Don't post many professional updates, but really excited about this new trailer music album I had the chance to work on with Immediate Music!A lot of fun, family adventure stuff full of mystery and magic...

*Animated Fantasy Adventure - Immediate Music*
https://bmgmusic.sourceaudio.com/#!explorer?b=5999675


----------



## AllanH (Feb 9, 2019)

Congratulations! This is wonderful music.
"Wondrous Majestic" is a perfect description.


----------



## BenG (Feb 9, 2019)

AllanH said:


> Congratulations! This is wonderful music.
> "Wondrous Majestic" is a perfect description.


Thank you so much!


----------



## Emmanuel Rousseau (Feb 9, 2019)

You nailed it, Benjamin !
Can I ask how long did it take you ? Currently doing my first production music album and I have the feeling I am SO SLOW... :D


----------



## BenG (Feb 10, 2019)

whitewasteland said:


> You nailed it, Benjamin !
> Can I ask how long did it take you ? Currently doing my first production music album and I have the feeling I am SO SLOW... :D



Thank you so much!

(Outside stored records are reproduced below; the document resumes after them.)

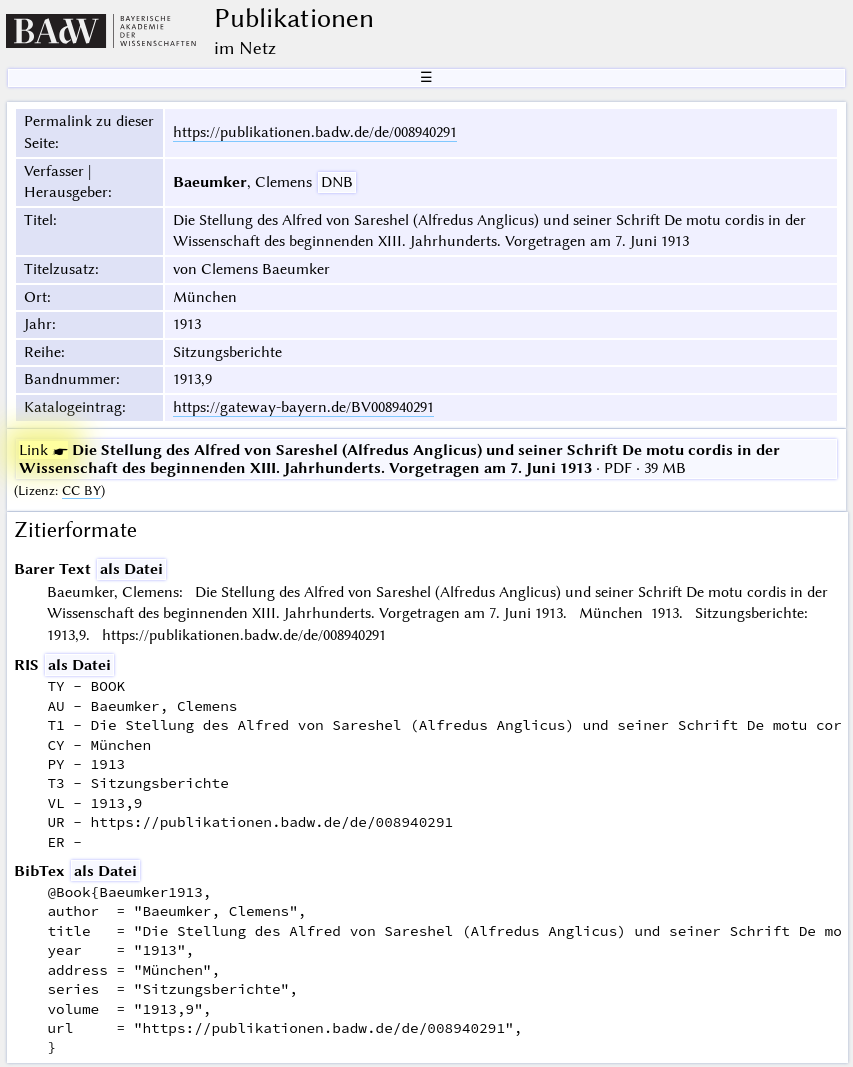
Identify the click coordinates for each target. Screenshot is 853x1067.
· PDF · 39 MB (399, 459)
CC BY (81, 490)
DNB (337, 182)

And very cool to hear about your first album

In answer to your question, it took about 10-12 weeks for the entire album and I average about one track a week. That said, everyone has their own pace and do whatever works for you!


----------



## CGR (Feb 10, 2019)

Congrats Ben - sounds wonderful. Should prove to be a popular release.


----------



## BenG (Feb 10, 2019)

CGR said:


> Congrats Ben - sounds wonderful. Should prove to be a popular release.



Thank you @CGR and hoping so!


----------



## Maxfabian (Feb 10, 2019)

Wonderful!!! Really beautiful and creative music. Just curious, How is your workflow? How do you make/write your music. And what libs was used? Congratulations

Cheers


----------



## BenG (Feb 10, 2019)

Maxfabian said:


> Wonderful!!! Really beautiful and creative music. Just curious, How is your workflow? How do you make/write your music. And what libs was used? Congratulations
> 
> Cheers



Glad to hear you enjoyed it!  

As for my workflow, I'll basically work our themes/harmony on piano and then switch over to my DAW to orchestrate everything within my template. As for libs, it's a lot of the usual suspects...

BWW/Hollywoodwinds
Cinebrass Core/Pro
Cinematic Strings 2
Spitfire Perc
Storm Choir I


----------